El entorno de uno de los chicos ahogados en Tarragona inicia una colecta para el entierro
El club de fútbol La Floresta recuerda "un chico muy querido" y "un crack" en el terreno de juego
TarragonaEl entorno de los tres chicos que viernes murieron ahogados en la playa de Tarragona sigue totalmente consternado. El sentido minuto de silencio que el domingo se vivió en la Plaça de la Font, con la presencia del presidente de la Generalitat, Salvador Illa, y del alcalde de la ciudad, Rubén Viñuales, cerró un fin de semana trágico, pero el lunes, entre los preparativos para el tanatorio y las incansables llamadas de los medios de comunicación, tampoco ha sido más fácil. "Estamos totalmente desbordados y destrozados", explica a ARA el presidente del club de fútbol La Floresta, Pablo Pedro. Una de las víctimas, Maikel, de solo doce años, era jugador de este humilde pero orgulloso club de fútbol de Tarragona, en el que también se había formado otra de las víctimas, Elías, que justo acababa de fichar por otro equipo. El tercer chico que murió ahogado, Andine, era amigo de ambos. Aquel viernes había tres chicos más, que pudieron salvar la vida y pedir ayuda.

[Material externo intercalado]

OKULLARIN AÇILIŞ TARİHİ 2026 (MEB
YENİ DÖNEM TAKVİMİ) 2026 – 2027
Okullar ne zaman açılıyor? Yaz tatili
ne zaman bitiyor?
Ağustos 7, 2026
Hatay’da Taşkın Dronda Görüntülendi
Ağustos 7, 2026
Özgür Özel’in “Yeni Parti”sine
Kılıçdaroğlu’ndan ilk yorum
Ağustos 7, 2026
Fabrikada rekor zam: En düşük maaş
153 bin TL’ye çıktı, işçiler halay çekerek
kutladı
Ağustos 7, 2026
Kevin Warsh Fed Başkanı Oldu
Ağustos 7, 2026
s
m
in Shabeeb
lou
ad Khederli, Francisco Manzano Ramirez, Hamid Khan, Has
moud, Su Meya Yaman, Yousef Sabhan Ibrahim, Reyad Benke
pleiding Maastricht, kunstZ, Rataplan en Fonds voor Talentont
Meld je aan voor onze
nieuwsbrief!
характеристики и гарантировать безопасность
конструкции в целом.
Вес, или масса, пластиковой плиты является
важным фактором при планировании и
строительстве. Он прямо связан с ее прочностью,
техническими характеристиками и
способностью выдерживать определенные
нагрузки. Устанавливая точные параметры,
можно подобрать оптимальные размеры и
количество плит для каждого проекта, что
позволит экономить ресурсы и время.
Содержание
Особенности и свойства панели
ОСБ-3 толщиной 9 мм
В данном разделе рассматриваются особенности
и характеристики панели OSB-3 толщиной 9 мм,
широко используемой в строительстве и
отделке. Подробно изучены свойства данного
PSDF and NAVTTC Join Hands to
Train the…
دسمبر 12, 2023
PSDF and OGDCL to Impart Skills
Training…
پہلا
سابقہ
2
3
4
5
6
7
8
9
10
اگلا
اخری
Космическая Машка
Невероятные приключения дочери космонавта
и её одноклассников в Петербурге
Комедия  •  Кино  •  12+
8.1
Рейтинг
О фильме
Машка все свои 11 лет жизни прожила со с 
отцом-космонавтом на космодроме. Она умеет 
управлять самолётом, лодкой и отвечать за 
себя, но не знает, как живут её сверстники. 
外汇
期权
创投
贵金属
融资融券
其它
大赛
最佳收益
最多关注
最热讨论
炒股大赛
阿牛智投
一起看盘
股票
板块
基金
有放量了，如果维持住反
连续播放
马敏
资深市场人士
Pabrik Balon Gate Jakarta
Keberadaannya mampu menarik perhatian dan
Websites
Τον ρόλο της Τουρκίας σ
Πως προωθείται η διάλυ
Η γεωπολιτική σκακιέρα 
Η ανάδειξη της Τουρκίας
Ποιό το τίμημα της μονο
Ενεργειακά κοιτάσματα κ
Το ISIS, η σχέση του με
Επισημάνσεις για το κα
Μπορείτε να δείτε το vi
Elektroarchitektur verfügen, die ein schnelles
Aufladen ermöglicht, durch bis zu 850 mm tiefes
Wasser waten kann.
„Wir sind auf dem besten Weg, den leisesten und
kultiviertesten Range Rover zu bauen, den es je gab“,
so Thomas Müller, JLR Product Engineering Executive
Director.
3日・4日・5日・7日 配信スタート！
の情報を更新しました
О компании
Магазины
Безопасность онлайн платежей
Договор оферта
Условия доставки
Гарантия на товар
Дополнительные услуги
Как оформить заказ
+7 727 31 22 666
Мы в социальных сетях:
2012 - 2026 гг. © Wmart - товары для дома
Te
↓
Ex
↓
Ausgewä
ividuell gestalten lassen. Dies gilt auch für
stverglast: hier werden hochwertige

Para ayudar a la familia de Maikel a hacerse cargo de los gastos del entierro, el CD La Floresta ha iniciado una campaña para recolectar dinero. Según el presidente del club, "el Ayuntamiento de Tarragona se ha portado muy bien y ha pagado el tanatorio, pero el nicho son unos 12.000 euros y la familia no se puede hacer cargo". La cuenta corriente es la siguiente: ES54 2100 0789 0101 0041 7865.
"Un crack" con el balón
Desde el club destacan que Maikel era un chico "muy querido" y que era "un crack con el balón". Era el capitán del equipo y jugaba de delantero centro, pero también era bueno cuando lo ponían de mediapunta. Pablo Pedro explica que algunos equipos grandes ya se habían fijado en la joven promesa y que lo más seguro era que el año que viene lo hubiera fichado el Villarreal, club con el que La Floresta tiene un acuerdo de colaboración. Esto habría implicado un paso gigante para el chico, ya que el nuevo club se habría hecho cargo de sus estudios y, además, habrían empezado a pagar "algunos céntimos" a la familia. Maikel no sabía nadar y cuesta comprender cómo acabó ahogado. "No hace mucho fuimos a la playa y no dejaba que el agua le pasara de las rodillas. Tenía mucho miedo al mar", explica Pedro.
Los amigos y familiares de las víctimas lamentan que "los medios de comunicación están diciendo que los chicos estaban jugando en las rocas y no es cierto" y aseguran que fue la corriente la que llevó a los chicos hasta allí. También critican que los vigilantes de la playa no hicieron caso a los chicos cuando les avisaron de lo que estaba pasando, pero fuentes de los Mossos d'Esquadra aseguran que no hay indicios de ninguna mala praxis por parte de los vigilantes.